Provided data section start

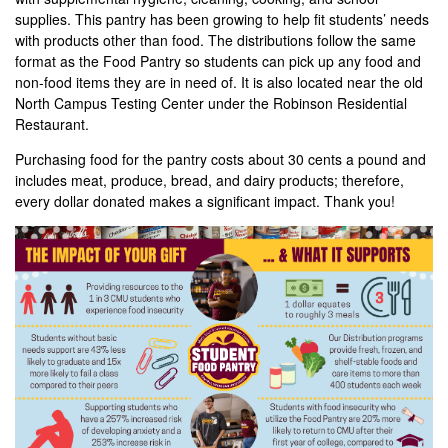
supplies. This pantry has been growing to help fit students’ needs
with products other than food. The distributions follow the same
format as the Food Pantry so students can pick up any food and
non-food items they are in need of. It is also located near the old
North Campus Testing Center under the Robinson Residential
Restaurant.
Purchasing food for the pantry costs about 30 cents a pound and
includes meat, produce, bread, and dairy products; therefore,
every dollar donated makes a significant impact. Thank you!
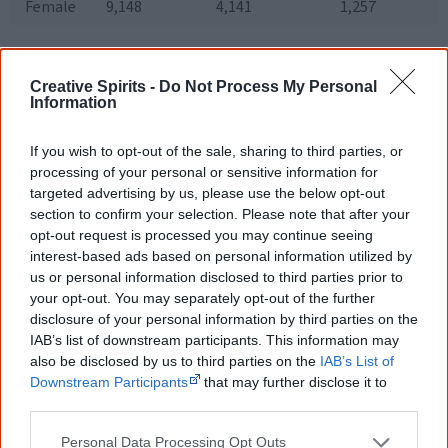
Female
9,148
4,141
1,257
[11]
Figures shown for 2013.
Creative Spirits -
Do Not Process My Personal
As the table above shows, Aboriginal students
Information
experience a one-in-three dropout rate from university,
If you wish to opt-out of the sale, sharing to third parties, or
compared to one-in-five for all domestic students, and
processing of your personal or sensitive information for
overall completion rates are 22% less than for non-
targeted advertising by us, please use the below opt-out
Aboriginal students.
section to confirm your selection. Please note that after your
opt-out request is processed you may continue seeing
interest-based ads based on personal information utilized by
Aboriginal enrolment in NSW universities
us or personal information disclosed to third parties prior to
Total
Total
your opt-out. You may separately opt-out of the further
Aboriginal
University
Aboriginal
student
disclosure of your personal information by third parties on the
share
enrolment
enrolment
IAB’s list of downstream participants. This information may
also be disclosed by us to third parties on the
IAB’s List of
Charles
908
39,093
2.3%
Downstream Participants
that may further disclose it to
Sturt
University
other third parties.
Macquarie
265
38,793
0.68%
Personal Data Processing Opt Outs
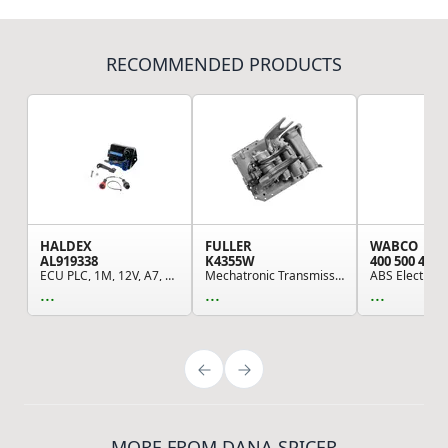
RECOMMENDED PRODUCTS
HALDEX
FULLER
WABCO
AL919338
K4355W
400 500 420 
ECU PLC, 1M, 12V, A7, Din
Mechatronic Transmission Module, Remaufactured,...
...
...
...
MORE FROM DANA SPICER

Provided data section end

About this task: Copy every line from the entries that contains the word "food".

Exercise response:
with products other than food. The distributions follow the same
format as the Food Pantry so students can pick up any food and
non-food items they are in need of. It is also located near the old
Purchasing food for the pantry costs about 30 cents a pound and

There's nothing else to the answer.